Dataset records below:
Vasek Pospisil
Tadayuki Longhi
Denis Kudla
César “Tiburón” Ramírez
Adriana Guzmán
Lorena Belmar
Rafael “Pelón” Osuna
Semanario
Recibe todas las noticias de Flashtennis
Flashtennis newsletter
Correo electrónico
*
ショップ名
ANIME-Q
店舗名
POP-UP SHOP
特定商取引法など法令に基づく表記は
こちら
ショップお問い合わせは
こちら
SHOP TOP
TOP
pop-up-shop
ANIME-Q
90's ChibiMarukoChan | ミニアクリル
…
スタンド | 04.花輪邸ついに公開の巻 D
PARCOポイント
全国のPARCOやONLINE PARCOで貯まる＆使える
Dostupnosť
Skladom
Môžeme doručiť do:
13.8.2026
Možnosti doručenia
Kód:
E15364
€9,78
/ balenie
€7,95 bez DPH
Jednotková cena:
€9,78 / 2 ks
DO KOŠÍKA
End of Dataset records.
Dataset records below:
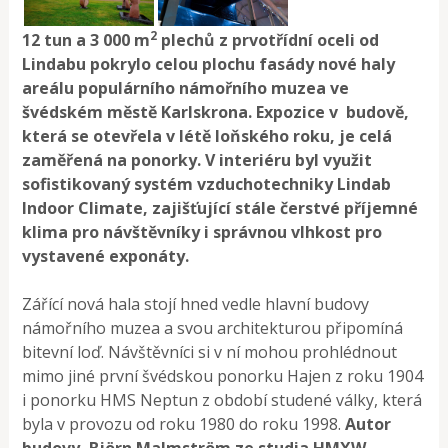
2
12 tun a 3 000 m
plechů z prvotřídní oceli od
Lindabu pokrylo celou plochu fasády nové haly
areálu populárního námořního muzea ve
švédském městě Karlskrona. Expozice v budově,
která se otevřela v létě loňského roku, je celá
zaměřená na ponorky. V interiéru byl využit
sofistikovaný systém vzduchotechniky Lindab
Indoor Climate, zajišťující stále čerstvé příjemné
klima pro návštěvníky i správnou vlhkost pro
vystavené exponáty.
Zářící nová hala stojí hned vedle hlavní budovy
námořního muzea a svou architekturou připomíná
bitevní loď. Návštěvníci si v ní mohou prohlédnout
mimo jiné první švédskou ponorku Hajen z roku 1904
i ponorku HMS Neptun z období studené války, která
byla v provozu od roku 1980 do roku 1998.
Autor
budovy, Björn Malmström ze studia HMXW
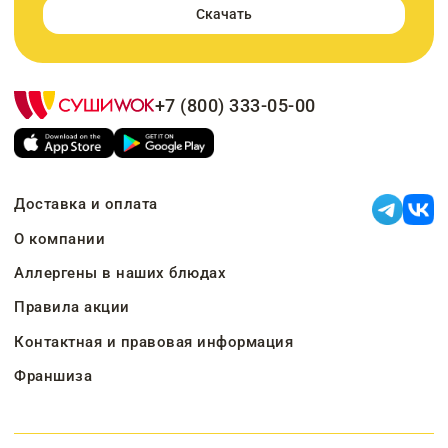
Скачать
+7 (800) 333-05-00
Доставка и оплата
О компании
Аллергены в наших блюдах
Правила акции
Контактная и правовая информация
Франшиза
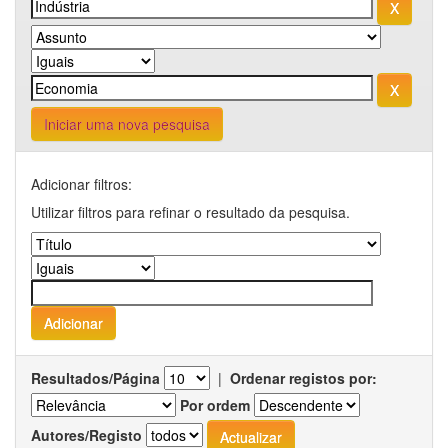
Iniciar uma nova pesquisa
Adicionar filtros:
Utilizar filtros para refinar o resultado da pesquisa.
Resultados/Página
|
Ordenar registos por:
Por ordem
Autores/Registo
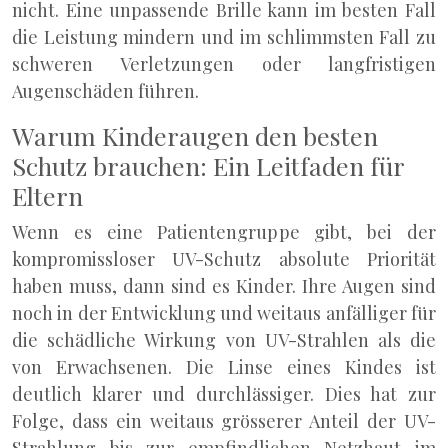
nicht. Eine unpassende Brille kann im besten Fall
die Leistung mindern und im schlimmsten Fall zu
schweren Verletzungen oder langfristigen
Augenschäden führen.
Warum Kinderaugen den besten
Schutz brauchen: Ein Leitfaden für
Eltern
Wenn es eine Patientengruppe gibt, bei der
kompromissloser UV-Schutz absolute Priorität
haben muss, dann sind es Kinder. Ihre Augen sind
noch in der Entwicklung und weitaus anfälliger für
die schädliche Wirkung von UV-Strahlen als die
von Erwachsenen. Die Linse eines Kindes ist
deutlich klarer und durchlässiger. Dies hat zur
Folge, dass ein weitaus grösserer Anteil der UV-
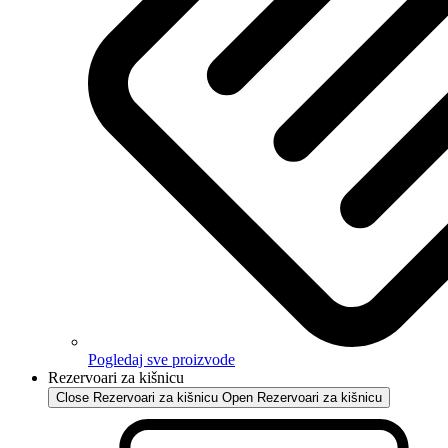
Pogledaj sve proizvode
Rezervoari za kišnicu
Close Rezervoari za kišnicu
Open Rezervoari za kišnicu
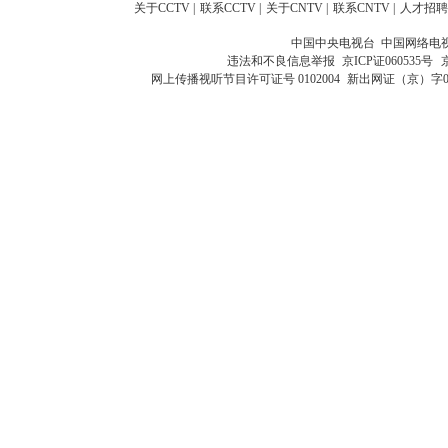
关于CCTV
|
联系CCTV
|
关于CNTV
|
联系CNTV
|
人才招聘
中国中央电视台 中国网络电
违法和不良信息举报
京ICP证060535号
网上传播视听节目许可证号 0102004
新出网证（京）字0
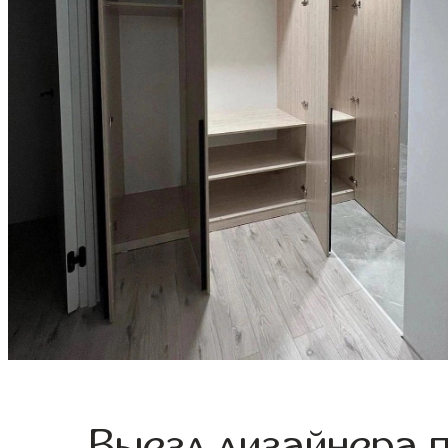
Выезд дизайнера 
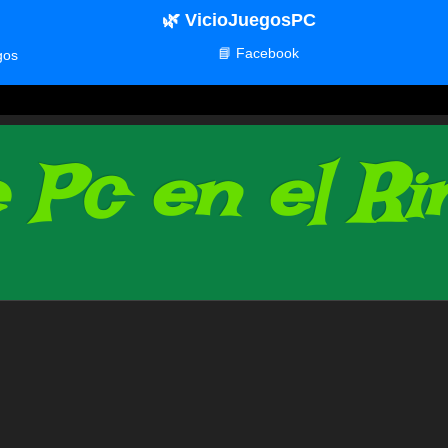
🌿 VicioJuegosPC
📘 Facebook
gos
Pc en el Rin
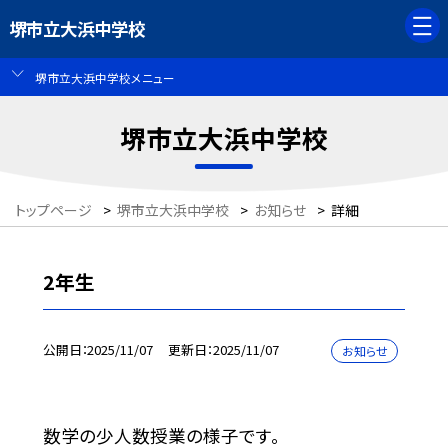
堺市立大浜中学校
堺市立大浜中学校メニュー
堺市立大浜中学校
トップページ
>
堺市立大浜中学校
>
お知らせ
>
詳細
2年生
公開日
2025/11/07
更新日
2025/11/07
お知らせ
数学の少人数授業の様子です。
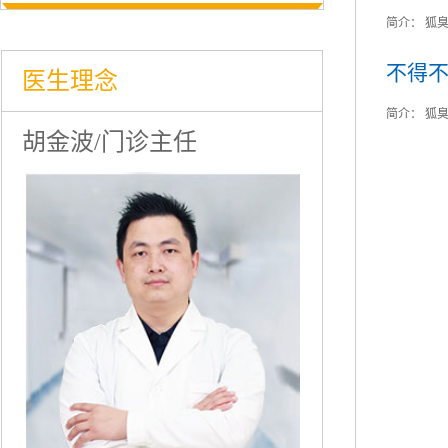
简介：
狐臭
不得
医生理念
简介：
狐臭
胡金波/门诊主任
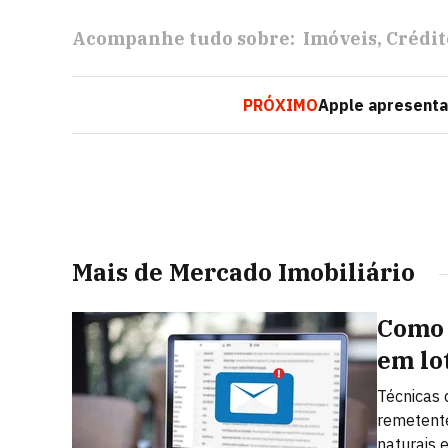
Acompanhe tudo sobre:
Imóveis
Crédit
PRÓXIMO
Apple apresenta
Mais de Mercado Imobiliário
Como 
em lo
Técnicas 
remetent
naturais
End of Dataset records.
Dataset records below:
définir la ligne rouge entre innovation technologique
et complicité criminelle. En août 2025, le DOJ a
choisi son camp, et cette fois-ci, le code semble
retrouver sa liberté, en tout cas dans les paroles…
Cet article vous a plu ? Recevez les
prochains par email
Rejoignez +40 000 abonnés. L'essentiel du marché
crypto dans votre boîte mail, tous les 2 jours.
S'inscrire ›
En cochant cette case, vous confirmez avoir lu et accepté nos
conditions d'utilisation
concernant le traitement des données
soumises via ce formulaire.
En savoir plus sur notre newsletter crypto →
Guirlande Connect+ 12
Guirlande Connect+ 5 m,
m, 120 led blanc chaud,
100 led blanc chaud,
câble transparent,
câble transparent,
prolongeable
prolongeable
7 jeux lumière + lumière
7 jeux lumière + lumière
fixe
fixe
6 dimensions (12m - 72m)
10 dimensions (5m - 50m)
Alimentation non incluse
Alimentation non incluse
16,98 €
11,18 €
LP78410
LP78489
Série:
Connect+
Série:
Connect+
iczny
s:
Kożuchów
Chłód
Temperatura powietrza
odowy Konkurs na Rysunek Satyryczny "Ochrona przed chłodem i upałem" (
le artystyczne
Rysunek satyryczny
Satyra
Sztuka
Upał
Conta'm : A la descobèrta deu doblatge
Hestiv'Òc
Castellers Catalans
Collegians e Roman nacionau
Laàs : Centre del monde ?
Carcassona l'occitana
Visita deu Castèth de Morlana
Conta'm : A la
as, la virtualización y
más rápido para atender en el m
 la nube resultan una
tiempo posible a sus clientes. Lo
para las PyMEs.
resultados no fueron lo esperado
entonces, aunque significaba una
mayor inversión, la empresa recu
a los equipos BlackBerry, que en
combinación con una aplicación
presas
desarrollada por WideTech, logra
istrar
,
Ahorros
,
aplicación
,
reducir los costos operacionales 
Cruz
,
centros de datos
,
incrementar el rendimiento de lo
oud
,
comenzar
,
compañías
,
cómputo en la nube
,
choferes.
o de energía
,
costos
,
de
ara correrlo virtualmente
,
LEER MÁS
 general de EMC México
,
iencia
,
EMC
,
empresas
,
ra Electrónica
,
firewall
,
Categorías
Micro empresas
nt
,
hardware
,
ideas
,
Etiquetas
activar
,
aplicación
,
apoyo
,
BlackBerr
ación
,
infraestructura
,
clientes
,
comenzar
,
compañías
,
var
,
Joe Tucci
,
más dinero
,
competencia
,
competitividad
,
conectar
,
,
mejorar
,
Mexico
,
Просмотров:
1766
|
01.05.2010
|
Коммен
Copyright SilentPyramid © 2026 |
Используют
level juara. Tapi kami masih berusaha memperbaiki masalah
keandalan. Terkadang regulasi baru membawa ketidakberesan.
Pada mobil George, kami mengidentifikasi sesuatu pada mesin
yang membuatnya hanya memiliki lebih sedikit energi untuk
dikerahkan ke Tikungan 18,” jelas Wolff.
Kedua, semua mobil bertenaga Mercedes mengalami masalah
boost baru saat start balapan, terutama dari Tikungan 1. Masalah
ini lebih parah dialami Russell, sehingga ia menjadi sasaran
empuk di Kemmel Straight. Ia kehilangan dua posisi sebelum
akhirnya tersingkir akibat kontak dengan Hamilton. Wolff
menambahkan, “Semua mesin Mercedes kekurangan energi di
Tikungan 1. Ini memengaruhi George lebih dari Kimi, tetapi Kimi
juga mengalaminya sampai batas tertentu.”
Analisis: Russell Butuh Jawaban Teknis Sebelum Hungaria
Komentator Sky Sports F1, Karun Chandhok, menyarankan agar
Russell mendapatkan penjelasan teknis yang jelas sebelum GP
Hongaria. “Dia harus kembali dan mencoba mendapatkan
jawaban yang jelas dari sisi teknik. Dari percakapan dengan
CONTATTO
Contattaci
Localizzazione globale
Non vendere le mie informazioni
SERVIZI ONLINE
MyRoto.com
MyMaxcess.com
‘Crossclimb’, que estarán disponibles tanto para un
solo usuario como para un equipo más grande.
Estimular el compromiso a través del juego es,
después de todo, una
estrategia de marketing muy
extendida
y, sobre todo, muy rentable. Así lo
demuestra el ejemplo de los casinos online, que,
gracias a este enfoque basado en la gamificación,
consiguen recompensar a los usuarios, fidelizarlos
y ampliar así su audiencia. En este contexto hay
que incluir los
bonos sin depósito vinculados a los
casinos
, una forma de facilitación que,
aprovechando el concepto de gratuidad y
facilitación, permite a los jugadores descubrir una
End of Dataset records.
[What the task requires] Looking at the records above, return exactly the lines from the line with "et complicité criminelle." to the line with "desarrollada por WideTech, logra", both ends included.

[Written response]
et complicité criminelle. En août 2025, le DOJ a
choisi son camp, et cette fois-ci, le code semble
retrouver sa liberté, en tout cas dans les paroles…
Cet article vous a plu ? Recevez les
prochains par email
Rejoignez +40 000 abonnés. L'essentiel du marché
crypto dans votre boîte mail, tous les 2 jours.
S'inscrire ›
En cochant cette case, vous confirmez avoir lu et accepté nos
conditions d'utilisation
concernant le traitement des données
soumises via ce formulaire.
En savoir plus sur notre newsletter crypto →
Guirlande Connect+ 12
Guirlande Connect+ 5 m,
m, 120 led blanc chaud,
100 led blanc chaud,
câble transparent,
câble transparent,
prolongeable
prolongeable
7 jeux lumière + lumière
7 jeux lumière + lumière
fixe
fixe
6 dimensions (12m - 72m)
10 dimensions (5m - 50m)
Alimentation non incluse
Alimentation non incluse
16,98 €
11,18 €
LP78410
LP78489
Série:
Connect+
Série:
Connect+
iczny
s:
Kożuchów
Chłód
Temperatura powietrza
odowy Konkurs na Rysunek Satyryczny "Ochrona przed chłodem i upałem" (
le artystyczne
Rysunek satyryczny
Satyra
Sztuka
Upał
Conta'm : A la descobèrta deu doblatge
Hestiv'Òc
Castellers Catalans
Collegians e Roman nacionau
Laàs : Centre del monde ?
Carcassona l'occitana
Visita deu Castèth de Morlana
Conta'm : A la
as, la virtualización y
más rápido para atender en el m
 la nube resultan una
tiempo posible a sus clientes. Lo
para las PyMEs.
resultados no fueron lo esperado
entonces, aunque significaba una
mayor inversión, la empresa recu
a los equipos BlackBerry, que en
combinación con una aplicación
presas
desarrollada por WideTech, logra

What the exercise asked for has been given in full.